→ **RECORDS SHOWN**

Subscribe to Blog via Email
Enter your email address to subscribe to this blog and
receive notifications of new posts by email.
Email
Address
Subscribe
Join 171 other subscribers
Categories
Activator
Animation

→ **WORK REQUIRED**
Everything from the line containing "Enter your email" down to the last line of the entries is to be returned exactly, both ends included, and nothing beyond it.

→ **TASK RESPONSE**
Enter your email address to subscribe to this blog and
receive notifications of new posts by email.
Email
Address
Subscribe
Join 171 other subscribers
Categories
Activator
Animation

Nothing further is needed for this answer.